• **Problem details**
Identify each line in the records below that contains the word "างเม", and copy it.

BEGIN Exercise data

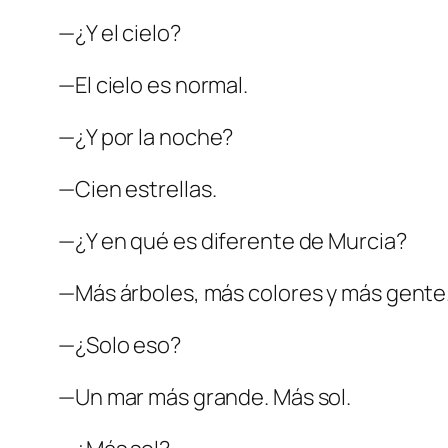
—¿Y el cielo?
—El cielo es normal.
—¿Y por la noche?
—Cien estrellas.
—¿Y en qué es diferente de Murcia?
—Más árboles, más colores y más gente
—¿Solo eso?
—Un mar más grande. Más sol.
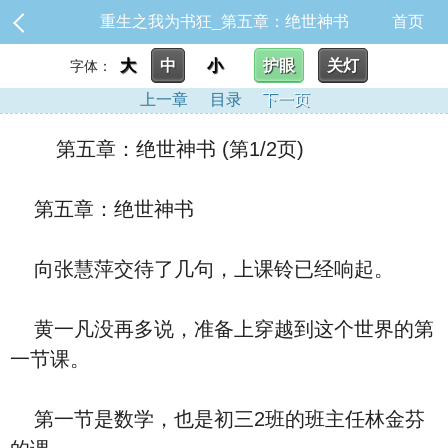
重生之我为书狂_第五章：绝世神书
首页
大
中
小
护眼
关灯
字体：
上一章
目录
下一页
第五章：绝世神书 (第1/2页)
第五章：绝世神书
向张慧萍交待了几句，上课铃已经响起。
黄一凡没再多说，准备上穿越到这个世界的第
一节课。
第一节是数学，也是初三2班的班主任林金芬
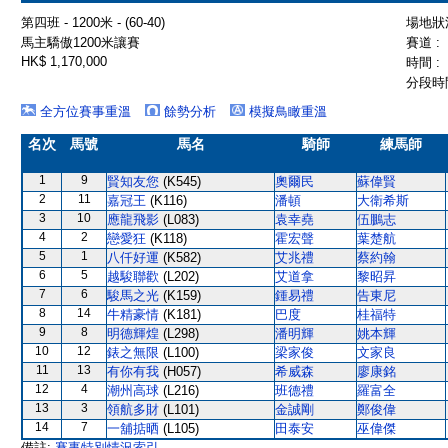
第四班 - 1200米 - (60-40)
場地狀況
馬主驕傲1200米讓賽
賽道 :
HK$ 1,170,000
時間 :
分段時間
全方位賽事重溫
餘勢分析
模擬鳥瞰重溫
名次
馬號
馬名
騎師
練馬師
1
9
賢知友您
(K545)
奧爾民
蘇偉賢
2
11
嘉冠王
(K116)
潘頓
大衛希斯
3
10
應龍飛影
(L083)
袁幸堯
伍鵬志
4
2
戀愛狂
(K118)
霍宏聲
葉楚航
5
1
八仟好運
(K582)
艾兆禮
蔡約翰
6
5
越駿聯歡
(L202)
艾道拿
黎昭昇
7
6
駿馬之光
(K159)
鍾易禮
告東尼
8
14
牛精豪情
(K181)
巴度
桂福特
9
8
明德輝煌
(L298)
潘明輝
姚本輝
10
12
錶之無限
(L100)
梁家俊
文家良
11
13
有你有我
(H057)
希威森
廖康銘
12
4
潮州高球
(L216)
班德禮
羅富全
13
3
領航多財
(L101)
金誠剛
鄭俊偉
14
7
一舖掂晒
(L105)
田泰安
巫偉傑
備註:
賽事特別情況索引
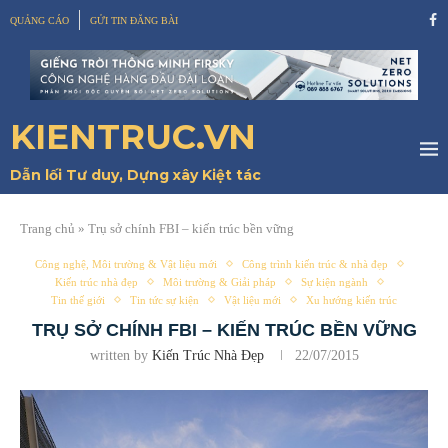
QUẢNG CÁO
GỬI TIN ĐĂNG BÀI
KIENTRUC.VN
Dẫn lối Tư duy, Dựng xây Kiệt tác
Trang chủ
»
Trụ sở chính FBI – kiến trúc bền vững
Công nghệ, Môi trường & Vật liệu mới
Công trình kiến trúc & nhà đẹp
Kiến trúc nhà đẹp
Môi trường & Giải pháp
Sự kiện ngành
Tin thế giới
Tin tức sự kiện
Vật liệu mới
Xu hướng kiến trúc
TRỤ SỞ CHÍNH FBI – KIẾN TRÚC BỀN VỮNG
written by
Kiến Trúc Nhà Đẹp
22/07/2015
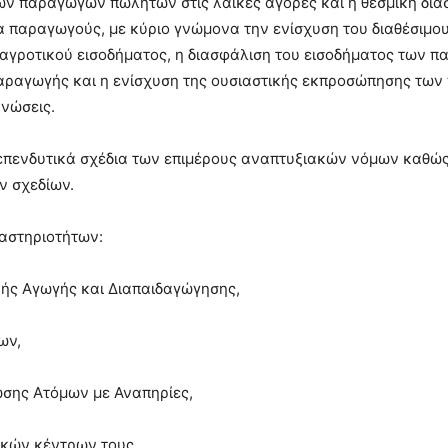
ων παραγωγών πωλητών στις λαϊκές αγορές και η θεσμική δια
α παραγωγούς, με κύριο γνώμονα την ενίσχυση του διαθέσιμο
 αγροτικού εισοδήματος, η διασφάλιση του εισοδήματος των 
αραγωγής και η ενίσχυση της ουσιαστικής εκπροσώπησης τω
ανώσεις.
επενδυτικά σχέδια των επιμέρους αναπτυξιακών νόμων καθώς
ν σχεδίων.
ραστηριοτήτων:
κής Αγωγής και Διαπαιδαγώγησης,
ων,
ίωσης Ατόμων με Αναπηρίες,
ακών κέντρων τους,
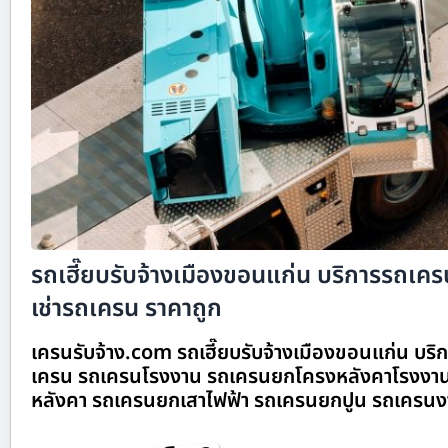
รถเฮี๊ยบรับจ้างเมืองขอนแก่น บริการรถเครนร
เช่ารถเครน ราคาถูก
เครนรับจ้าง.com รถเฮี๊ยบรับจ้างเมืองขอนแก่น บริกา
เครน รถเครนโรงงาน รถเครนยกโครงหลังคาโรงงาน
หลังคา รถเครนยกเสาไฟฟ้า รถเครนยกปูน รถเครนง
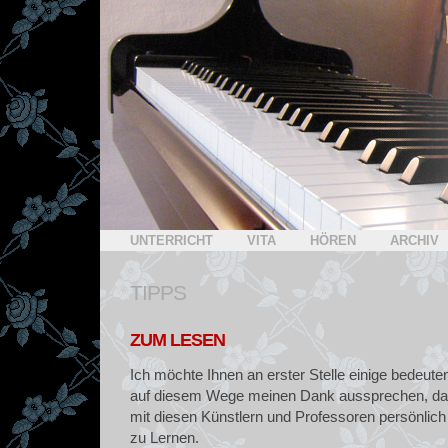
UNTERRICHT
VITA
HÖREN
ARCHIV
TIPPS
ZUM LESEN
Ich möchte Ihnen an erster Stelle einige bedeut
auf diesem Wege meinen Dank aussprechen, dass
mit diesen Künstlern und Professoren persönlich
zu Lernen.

END Exercise data

• **Solution to this task**
รถเฮี๊ยบรับจ้างเมืองขอนแก่น บริการรถเครนร
เครนรับจ้าง.com รถเฮี๊ยบรับจ้างเมืองขอนแก่น บริกา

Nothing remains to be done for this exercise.